• [What you are asked to do]: In this exercise, every entry is to be transcribed exactly as written.

(Saved data entries)
BEGIN

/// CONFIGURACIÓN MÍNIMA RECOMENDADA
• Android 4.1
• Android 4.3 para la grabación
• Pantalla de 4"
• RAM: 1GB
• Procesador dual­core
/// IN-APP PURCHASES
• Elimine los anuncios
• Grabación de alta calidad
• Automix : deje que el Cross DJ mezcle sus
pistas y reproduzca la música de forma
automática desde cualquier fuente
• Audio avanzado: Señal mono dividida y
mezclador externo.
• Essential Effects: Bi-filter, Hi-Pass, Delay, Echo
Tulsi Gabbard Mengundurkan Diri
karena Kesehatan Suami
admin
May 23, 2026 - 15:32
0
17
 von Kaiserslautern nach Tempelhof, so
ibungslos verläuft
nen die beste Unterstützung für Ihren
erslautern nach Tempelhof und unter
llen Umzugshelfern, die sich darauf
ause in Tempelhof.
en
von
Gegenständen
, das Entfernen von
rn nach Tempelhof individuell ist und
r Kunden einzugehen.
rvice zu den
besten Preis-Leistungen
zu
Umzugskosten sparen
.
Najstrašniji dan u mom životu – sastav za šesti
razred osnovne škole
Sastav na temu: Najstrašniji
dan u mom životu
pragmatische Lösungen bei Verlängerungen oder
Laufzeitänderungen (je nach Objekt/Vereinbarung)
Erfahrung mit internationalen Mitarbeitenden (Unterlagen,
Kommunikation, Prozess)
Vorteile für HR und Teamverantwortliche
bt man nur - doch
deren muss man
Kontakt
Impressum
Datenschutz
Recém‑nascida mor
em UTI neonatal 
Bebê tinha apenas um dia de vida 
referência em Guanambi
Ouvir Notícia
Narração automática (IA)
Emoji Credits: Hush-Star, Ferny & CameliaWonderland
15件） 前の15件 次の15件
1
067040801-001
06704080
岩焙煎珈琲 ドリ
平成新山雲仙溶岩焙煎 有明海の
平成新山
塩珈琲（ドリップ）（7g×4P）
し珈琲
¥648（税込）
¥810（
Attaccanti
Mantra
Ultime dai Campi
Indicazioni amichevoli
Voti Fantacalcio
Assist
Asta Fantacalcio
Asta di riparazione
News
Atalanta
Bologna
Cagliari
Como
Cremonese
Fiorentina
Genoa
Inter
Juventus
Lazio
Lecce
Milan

END

• [Problem solution]:
/// CONFIGURACIÓN MÍNIMA RECOMENDADA
• Android 4.1
• Android 4.3 para la grabación
• Pantalla de 4"
• RAM: 1GB
• Procesador dual­core
/// IN-APP PURCHASES
• Elimine los anuncios
• Grabación de alta calidad
• Automix : deje que el Cross DJ mezcle sus
pistas y reproduzca la música de forma
automática desde cualquier fuente
• Audio avanzado: Señal mono dividida y
mezclador externo.
• Essential Effects: Bi-filter, Hi-Pass, Delay, Echo
Tulsi Gabbard Mengundurkan Diri
karena Kesehatan Suami
admin
May 23, 2026 - 15:32
0
17
 von Kaiserslautern nach Tempelhof, so
ibungslos verläuft
nen die beste Unterstützung für Ihren
erslautern nach Tempelhof und unter
llen Umzugshelfern, die sich darauf
ause in Tempelhof.
en
von
Gegenständen
, das Entfernen von
rn nach Tempelhof individuell ist und
r Kunden einzugehen.
rvice zu den
besten Preis-Leistungen
zu
Umzugskosten sparen
.
Najstrašniji dan u mom životu – sastav za šesti
razred osnovne škole
Sastav na temu: Najstrašniji
dan u mom životu
pragmatische Lösungen bei Verlängerungen oder
Laufzeitänderungen (je nach Objekt/Vereinbarung)
Erfahrung mit internationalen Mitarbeitenden (Unterlagen,
Kommunikation, Prozess)
Vorteile für HR und Teamverantwortliche
bt man nur - doch
deren muss man
Kontakt
Impressum
Datenschutz
Recém‑nascida mor
em UTI neonatal 
Bebê tinha apenas um dia de vida 
referência em Guanambi
Ouvir Notícia
Narração automática (IA)
Emoji Credits: Hush-Star, Ferny & CameliaWonderland
15件） 前の15件 次の15件
1
067040801-001
06704080
岩焙煎珈琲 ドリ
平成新山雲仙溶岩焙煎 有明海の
平成新山
塩珈琲（ドリップ）（7g×4P）
し珈琲
¥648（税込）
¥810（
Attaccanti
Mantra
Ultime dai Campi
Indicazioni amichevoli
Voti Fantacalcio
Assist
Asta Fantacalcio
Asta di riparazione
News
Atalanta
Bologna
Cagliari
Como
Cremonese
Fiorentina
Genoa
Inter
Juventus
Lazio
Lecce
Milan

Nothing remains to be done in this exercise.